A large collaborative study compared the brain structure of heavy video-gamers and non-gamers and found specific differences, although not a causal link between gaming and structural change.

 

Dr Henrietta Bowden-Jones, Honorary Senior Lecturer in the Division of Neurosciences, Imperial College London, said:

“These findings, linking ventral striatum abnormalities to compulsive computer gaming in young people, are highly relevant to clinical practice as they further close the gap between this activity and other addictions, giving us a better understanding of possible long term treatment interventions.

“The exciting next step will be to determine, as with other addictions, whether volumetric differences are a cause or effect of excessive human behaviour and in either case, tailor treatment programs accordingly.”

 

Dr Luke Clark, University Lecturer, Department of Experimental Psychology, University of Cambridge, said:

“This is the first study to look at brain structure in adolescent video-gamers, comparing 76 regular gamers against 78 less frequent gamers.

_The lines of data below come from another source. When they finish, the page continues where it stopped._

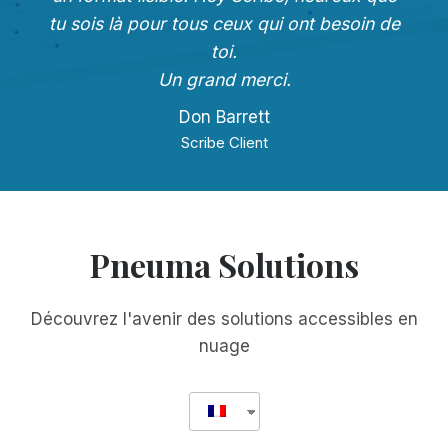
tu sois là pour tous ceux qui ont besoin de
toi.
Un grand merci.
Don Barrett
Scribe Client
Pneuma Solutions
Découvrez l'avenir des solutions accessibles en
nuage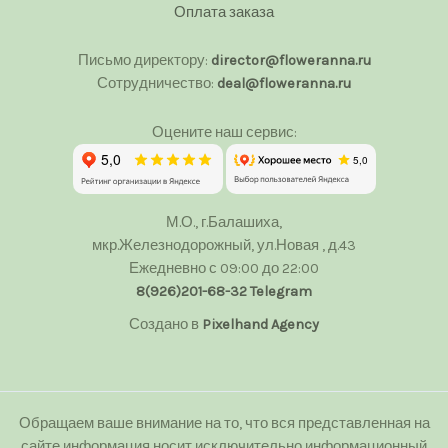
Оплата заказа
Письмо директору:
director@floweranna.ru
Сотрудничество:
deal@floweranna.ru
Оцените наш сервис:
М.О., г.Балашиха,
мкр.Железнодорожный, ул.Новая , д.43
Ежедневно с 09:00 до 22:00
8(926)201-68-32
Telegram
Создано в
Pixelhand Agency
Обращаем ваше внимание на то, что вся представленная на
сайте информация носит исключительно информационный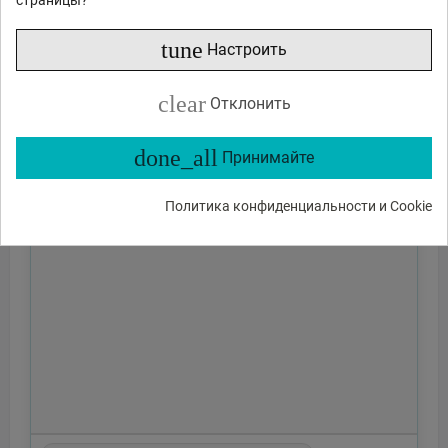
tune
Настроить
clear
Отклонить
done_all
Принимайте
Политика конфиденциальности и Cookie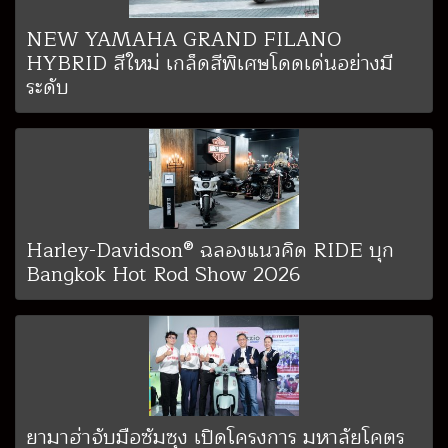
NEW YAMAHA GRAND FILANO
HYBRID สีใหม่ เกล็ดสีพิเศษโดดเด่นอย่างมี
ระดับ
Harley-Davidson® ฉลองแนวคิด RIDE บุก
Bangkok Hot Rod Show 2026
ยามาฮ่าจับมือซัมซุง เปิดโครงการ มหาลัยโคตร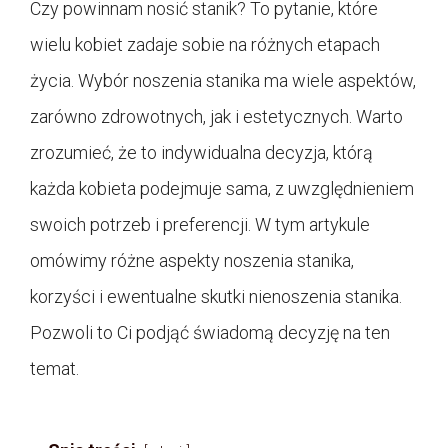
Czy powinnam nosić stanik? To pytanie, które
wielu kobiet zadaje sobie na różnych etapach
życia. Wybór noszenia stanika ma wiele aspektów,
zarówno zdrowotnych, jak i estetycznych. Warto
zrozumieć, że to indywidualna decyzja, którą
każda kobieta podejmuje sama, z uwzględnieniem
swoich potrzeb i preferencji. W tym artykule
omówimy różne aspekty noszenia stanika,
korzyści i ewentualne skutki nienoszenia stanika.
Pozwoli to Ci podjąć świadomą decyzję na ten
temat.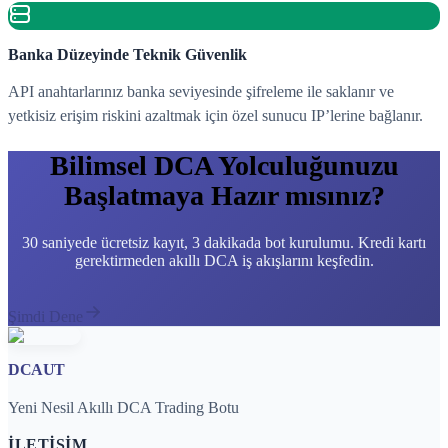
Banka Düzeyinde Teknik Güvenlik
API anahtarlarınız banka seviyesinde şifreleme ile saklanır ve
yetkisiz erişim riskini azaltmak için özel sunucu IP’lerine bağlanır.
Bilimsel DCA Yolculuğunuzu
Başlatmaya Hazır mısınız?
30 saniyede ücretsiz kayıt, 3 dakikada bot kurulumu. Kredi kartı
gerektirmeden akıllı DCA iş akışlarını keşfedin.
Şimdi Dene
DCAUT
Yeni Nesil Akıllı DCA Trading Botu
İLETIŞIM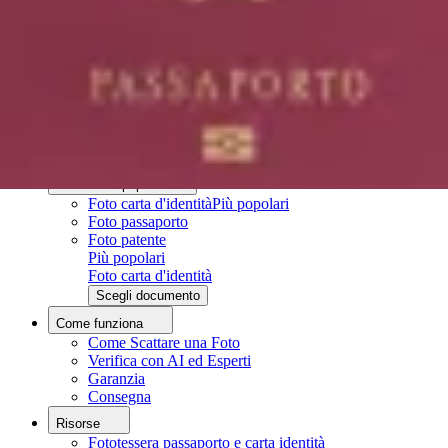
Fototessera passaporto e carta identità
Come fare una fototessera con il cellulare
Fototessera fai da te
Chi siamo
Chi siamo
Processo Editoriale
Team Editoriale
Contatti
Documenti popolari
Foto carta d'identità
Più popolari
Foto passaporto
Foto patente
Più popolari
Foto carta d'identità
Scegli documento
Come funziona
Come Scattare una Foto
Verifica con AI ed Esperti
Garanzia
Consegna
Risorse
Fototessera passaporto e carta identità
Carica foto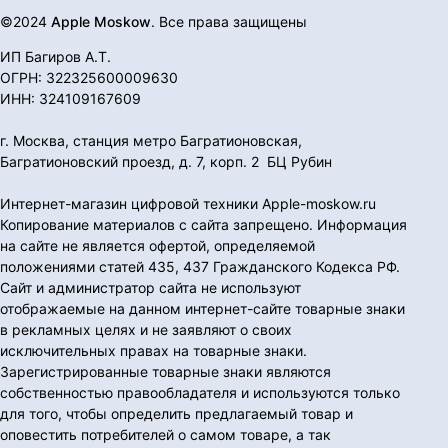
©2024
Apple Moskow
. Все права защищены
ИП Багиров А.Т.
ОГРН: 322325600009630
ИНН: 324109167609
г. Москва, станция метро Багратионовская,
Багратионовский проезд, д. 7, корп. 2 БЦ Рубин
Интернет-магазин цифровой техники Apple-moskow.ru
Копирование материалов с сайта запрещено. Информация
на сайте не является офертой, определяемой
положениями статей 435, 437 Гражданского Кодекса РФ.
Сайт и администратор сайта не используют
отображаемые на данном интернет-сайте товарные знаки
в рекламных целях и не заявляют о своих
исключительных правах на товарные знаки.
Зарегистрированные товарные знаки являются
собственностью правообладателя и используются только
для того, чтобы определить предлагаемый товар и
оповестить потребителей о самом товаре, а так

The increased neuronal volume of the ventral striatum in the regular gamers is really provocative, because this is a central hub in the brain’s motivational system and dopamine pathway. But the burning question that this study does not resolve is whether the structural difference is a change caused by the frequent game play, or whether individual differences in this system naturally dispose some people to more excessive play. For teenagers, parents, and clinicians to make sense of this finding, we need research monitoring brain structure over time.

“Video-game play is hugely popular among teenagers: indeed the average weekly usage in this large brain imaging experiment was 12 hours per week. There is an ongoing debate among clinicians about whether excessive video-game play should be recognised as a mental disorder, perhaps grouped within the addictions.”

‘The Neural Basis of Gaming’ by S. Kuhn et al., published in Translational Psychiatry (a Nature Publishing Group journal) on Tuesday 15 November 2011.